▸ **PROBLEM TO SOLVE**:
Can the data below be set down again exactly, line for line?

▸ **MATERIAL PROVIDED**:

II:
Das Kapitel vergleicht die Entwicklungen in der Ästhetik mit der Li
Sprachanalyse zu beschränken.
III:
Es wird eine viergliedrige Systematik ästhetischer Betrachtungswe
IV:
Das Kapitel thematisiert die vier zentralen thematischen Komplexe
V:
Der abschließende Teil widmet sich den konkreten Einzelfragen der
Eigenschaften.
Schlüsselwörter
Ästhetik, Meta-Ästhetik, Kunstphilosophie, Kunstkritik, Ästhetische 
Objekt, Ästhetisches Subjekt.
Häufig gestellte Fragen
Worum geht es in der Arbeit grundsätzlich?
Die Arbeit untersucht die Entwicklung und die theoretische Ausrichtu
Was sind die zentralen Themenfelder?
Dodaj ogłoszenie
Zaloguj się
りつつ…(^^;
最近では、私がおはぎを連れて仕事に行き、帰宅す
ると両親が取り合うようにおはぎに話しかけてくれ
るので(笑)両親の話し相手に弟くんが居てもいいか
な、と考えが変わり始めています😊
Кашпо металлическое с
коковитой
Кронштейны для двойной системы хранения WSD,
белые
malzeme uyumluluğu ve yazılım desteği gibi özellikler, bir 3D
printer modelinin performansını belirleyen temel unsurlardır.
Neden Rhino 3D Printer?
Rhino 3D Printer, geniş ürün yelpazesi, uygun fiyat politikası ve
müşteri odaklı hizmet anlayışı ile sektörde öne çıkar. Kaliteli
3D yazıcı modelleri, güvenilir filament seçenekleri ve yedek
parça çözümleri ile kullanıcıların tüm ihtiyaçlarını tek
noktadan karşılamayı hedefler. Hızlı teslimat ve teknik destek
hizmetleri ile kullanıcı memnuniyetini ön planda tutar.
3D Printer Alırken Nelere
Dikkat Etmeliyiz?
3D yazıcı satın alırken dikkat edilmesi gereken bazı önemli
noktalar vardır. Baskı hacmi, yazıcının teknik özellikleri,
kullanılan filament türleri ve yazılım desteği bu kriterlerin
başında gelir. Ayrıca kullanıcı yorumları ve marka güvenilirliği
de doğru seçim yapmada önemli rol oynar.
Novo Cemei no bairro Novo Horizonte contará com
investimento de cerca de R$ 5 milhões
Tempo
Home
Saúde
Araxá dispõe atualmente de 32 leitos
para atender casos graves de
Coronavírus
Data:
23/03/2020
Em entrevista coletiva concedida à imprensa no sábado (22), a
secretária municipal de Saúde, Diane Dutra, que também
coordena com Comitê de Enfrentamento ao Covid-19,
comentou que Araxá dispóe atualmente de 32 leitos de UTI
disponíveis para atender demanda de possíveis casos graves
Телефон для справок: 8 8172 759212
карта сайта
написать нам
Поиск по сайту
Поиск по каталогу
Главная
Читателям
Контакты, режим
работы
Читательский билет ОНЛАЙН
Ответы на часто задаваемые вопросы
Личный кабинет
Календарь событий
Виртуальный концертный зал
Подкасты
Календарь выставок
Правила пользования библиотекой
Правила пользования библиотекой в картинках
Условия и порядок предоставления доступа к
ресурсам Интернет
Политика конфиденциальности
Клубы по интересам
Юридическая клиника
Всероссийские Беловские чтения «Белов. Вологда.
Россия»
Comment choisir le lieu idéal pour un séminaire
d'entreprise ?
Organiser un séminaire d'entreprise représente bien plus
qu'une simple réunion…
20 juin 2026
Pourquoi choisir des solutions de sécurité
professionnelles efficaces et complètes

▸ **TASK OUTPUT**:
II:
Das Kapitel vergleicht die Entwicklungen in der Ästhetik mit der Li
Sprachanalyse zu beschränken.
III:
Es wird eine viergliedrige Systematik ästhetischer Betrachtungswe
IV:
Das Kapitel thematisiert die vier zentralen thematischen Komplexe
V:
Der abschließende Teil widmet sich den konkreten Einzelfragen der
Eigenschaften.
Schlüsselwörter
Ästhetik, Meta-Ästhetik, Kunstphilosophie, Kunstkritik, Ästhetische 
Objekt, Ästhetisches Subjekt.
Häufig gestellte Fragen
Worum geht es in der Arbeit grundsätzlich?
Die Arbeit untersucht die Entwicklung und die theoretische Ausrichtu
Was sind die zentralen Themenfelder?
Dodaj ogłoszenie
Zaloguj się
りつつ…(^^;
最近では、私がおはぎを連れて仕事に行き、帰宅す
ると両親が取り合うようにおはぎに話しかけてくれ
るので(笑)両親の話し相手に弟くんが居てもいいか
な、と考えが変わり始めています😊
Кашпо металлическое с
коковитой
Кронштейны для двойной системы хранения WSD,
белые
malzeme uyumluluğu ve yazılım desteği gibi özellikler, bir 3D
printer modelinin performansını belirleyen temel unsurlardır.
Neden Rhino 3D Printer?
Rhino 3D Printer, geniş ürün yelpazesi, uygun fiyat politikası ve
müşteri odaklı hizmet anlayışı ile sektörde öne çıkar. Kaliteli
3D yazıcı modelleri, güvenilir filament seçenekleri ve yedek
parça çözümleri ile kullanıcıların tüm ihtiyaçlarını tek
noktadan karşılamayı hedefler. Hızlı teslimat ve teknik destek
hizmetleri ile kullanıcı memnuniyetini ön planda tutar.
3D Printer Alırken Nelere
Dikkat Etmeliyiz?
3D yazıcı satın alırken dikkat edilmesi gereken bazı önemli
noktalar vardır. Baskı hacmi, yazıcının teknik özellikleri,
kullanılan filament türleri ve yazılım desteği bu kriterlerin
başında gelir. Ayrıca kullanıcı yorumları ve marka güvenilirliği
de doğru seçim yapmada önemli rol oynar.
Novo Cemei no bairro Novo Horizonte contará com
investimento de cerca de R$ 5 milhões
Tempo
Home
Saúde
Araxá dispõe atualmente de 32 leitos
para atender casos graves de
Coronavírus
Data:
23/03/2020
Em entrevista coletiva concedida à imprensa no sábado (22), a
secretária municipal de Saúde, Diane Dutra, que também
coordena com Comitê de Enfrentamento ao Covid-19,
comentou que Araxá dispóe atualmente de 32 leitos de UTI
disponíveis para atender demanda de possíveis casos graves
Телефон для справок: 8 8172 759212
карта сайта
написать нам
Поиск по сайту
Поиск по каталогу
Главная
Читателям
Контакты, режим
работы
Читательский билет ОНЛАЙН
Ответы на часто задаваемые вопросы
Личный кабинет
Календарь событий
Виртуальный концертный зал
Подкасты
Календарь выставок
Правила пользования библиотекой
Правила пользования библиотекой в картинках
Условия и порядок предоставления доступа к
ресурсам Интернет
Политика конфиденциальности
Клубы по интересам
Юридическая клиника
Всероссийские Беловские чтения «Белов. Вологда.
Россия»
Comment choisir le lieu idéal pour un séminaire
d'entreprise ?
Organiser un séminaire d'entreprise représente bien plus
qu'une simple réunion…
20 juin 2026
Pourquoi choisir des solutions de sécurité
professionnelles efficaces et complètes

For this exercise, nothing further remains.